Thanks for your answer.
”Application windows are referenced by index, their position in their application's window stack, front to back, with 1 being frontmost, 2 being the window behind that, and so on.”
I know that, and that's precisely the problem!
I need to bring a specific window to the foreground so that I can then interact with it. The “relative” position of a window in the window stack is therefore of no use to me, as the index can change at any time.
Currently, I have positioned my windows with a natural offset (automatic positioning when each new window is opened).
To bring one of them to the foreground, I click on the corner of the correct window that is always visible.
This has been working for months, but it's not very “clean” programming.

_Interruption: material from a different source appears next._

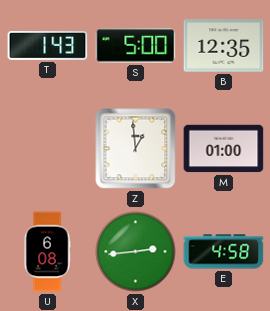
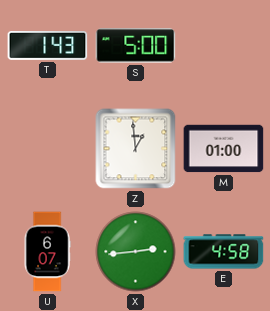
B: 12:35 -> none
U: 6:08 -> 6:07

The slightest accidental movement of a window, or if another window is opened on top of my improvised “handles,” and my whole process collapses.

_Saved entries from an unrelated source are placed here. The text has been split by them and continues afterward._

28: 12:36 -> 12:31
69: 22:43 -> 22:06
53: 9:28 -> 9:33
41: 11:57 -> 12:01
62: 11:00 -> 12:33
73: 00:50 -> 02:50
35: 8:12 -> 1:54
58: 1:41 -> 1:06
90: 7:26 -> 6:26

The ideal solution would be to have a UNIQUE and INVARIABLE identifier for each window so that I can always bring the right window to the foreground when I need to.
And as I mentioned, I can't call a window by its name, because they all have the same name, generated by Mac OS.
Nothing mysterious: I'm monitoring several instances of the same iOS app running on multiple sessions on a Mac Studio M1Ultra.
This monitoring allows me to view and perform actions on these app instances through shared windows.
The problem is that Mac OS itself defines the name of my screen sharing windows (it's always the name of the Mac Studio) and it's impossible to change this name.
So I have a stack of windows with the same name and I want a sure and precise way to address the right window to perform my actions.